Problem to solve: From the entries below, copy every line where the string "ご注意ください" appears.
-*-*-
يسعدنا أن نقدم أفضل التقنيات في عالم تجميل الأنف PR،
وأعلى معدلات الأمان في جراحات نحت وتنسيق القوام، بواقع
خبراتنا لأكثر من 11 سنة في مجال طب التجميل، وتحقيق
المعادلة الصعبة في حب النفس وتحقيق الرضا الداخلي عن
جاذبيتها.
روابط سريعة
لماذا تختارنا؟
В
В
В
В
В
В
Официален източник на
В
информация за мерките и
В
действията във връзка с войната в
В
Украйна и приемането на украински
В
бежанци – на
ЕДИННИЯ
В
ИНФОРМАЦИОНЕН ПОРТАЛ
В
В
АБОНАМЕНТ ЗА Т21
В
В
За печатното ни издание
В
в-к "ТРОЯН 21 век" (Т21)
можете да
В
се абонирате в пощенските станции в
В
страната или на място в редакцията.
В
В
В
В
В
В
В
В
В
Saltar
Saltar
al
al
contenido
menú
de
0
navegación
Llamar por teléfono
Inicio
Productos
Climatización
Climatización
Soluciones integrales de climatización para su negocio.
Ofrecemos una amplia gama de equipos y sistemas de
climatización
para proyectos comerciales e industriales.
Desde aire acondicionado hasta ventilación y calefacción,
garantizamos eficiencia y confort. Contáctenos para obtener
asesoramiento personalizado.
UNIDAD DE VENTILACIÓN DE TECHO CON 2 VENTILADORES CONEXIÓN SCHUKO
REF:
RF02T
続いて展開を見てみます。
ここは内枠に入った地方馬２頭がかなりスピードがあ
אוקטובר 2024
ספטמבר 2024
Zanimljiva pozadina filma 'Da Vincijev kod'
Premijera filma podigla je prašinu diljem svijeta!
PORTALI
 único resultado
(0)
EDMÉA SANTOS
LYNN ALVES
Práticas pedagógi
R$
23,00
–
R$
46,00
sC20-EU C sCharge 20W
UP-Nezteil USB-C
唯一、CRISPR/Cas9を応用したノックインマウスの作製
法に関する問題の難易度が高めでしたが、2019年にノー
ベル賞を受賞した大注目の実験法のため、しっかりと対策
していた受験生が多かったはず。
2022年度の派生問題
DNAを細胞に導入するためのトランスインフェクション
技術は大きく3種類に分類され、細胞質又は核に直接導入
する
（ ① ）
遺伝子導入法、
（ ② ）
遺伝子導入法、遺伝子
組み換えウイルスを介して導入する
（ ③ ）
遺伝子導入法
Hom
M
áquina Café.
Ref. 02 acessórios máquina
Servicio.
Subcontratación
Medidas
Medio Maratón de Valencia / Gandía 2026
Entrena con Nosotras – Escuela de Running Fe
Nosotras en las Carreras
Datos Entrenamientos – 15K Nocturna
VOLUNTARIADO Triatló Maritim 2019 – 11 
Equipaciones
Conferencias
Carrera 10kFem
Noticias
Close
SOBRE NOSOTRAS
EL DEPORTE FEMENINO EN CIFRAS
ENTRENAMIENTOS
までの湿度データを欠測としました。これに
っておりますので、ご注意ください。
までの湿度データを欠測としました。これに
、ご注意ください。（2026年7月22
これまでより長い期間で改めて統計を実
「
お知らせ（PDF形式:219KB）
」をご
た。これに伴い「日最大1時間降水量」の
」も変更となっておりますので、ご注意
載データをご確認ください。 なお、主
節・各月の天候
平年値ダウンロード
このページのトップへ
-*-*-
Task response:
っておりますので、ご注意ください。
、ご注意ください。（2026年7月22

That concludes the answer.